Niagara-on-the-Lake Chamber of Commerce president Eduardo Lafforgue said he believes only the return of the visitors will help the local business community truly emerge from the depths.
And it may take a long time.
“If we open (the border) in April this year, which may or may not happen, the latest data suggests we won’t return to 2019 levels of business until 2025,” Lafforgue says.
“Let’s face it, 18,000 residents just can’t take the place of three million visitors.”
According to Lafforgue, one bit of optimism is the nature of the town’s tourism business.
“Our tourists generally come from shorter distances. We are poised to recover earlier than long haul destinations particularly that depend on international travel.”
He has another optimistic note. Although some businesses are closing, he’s aware of at least three of his member businesses that are growing or opening new outlets in town.

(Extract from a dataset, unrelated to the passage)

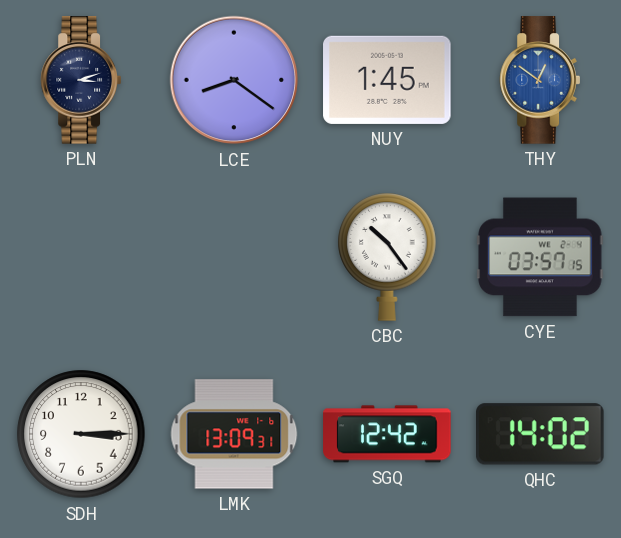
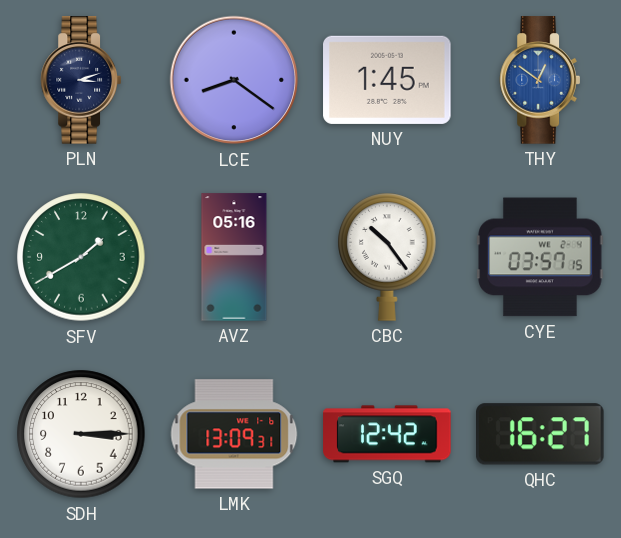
SFV: none -> 1:40
AVZ: none -> 05:16
QHC: 14:02 -> 16:27
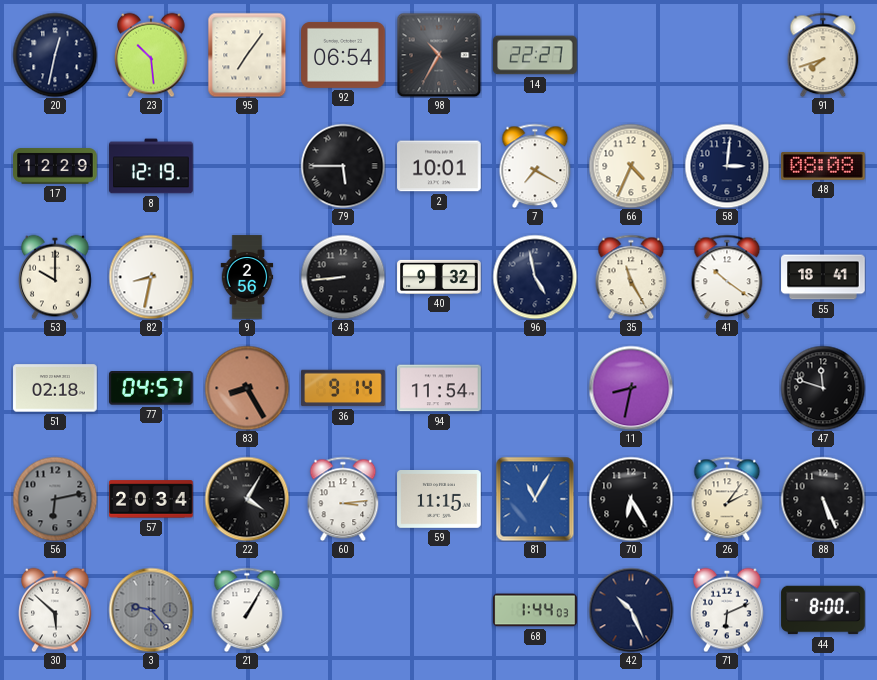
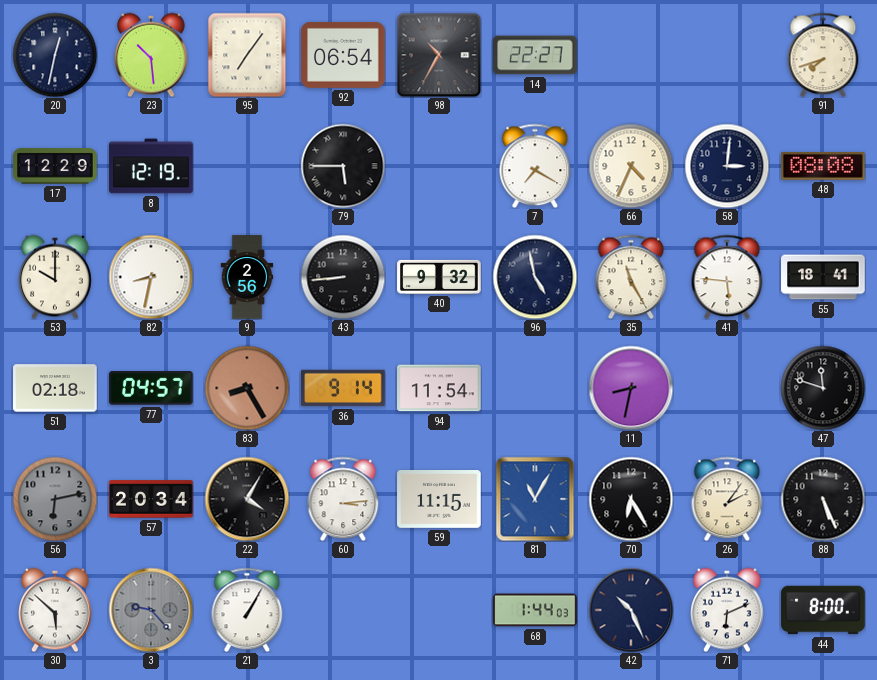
2: 10:01 -> none
41: 10:21 -> 5:46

One of those is Budapest Bakeshop.
Anett and Todd Kane opened their shop in 2019, not a year before the pandemic closed everyone’s doors. Originally from Buffalo, the couple and their two kids sold everything to open the business selling specialty Hungarian chimney cakes from Anett’s old family recipes.
After less than two years, they see so much in Niagara’s future they are moving to larger, more efficient space, in the former Starbucks on Queen Street.
“We’ve been very lucky,” says Todd Kane. “In our first year we saw the strength of the tourist business. Then, with COVID, we were able to really get out to the locals all around the region.”
“We offer something that is completely different. Once word started to get out the locals just started to come. They came when the tourists weren’t here,” he says.
“Right now, we’re in the store with a four-year-old and an eight-year-old doing online school, packing up for the move. We are really excited.”
It’s Paul Dickson of Irish Design who paints perhaps the most optimistic picture: “Retail in Niagara-on-the-Lake, based on what we have here — the history, the theatre, the wineries and hotels — will bounce back. We’re a great little community.”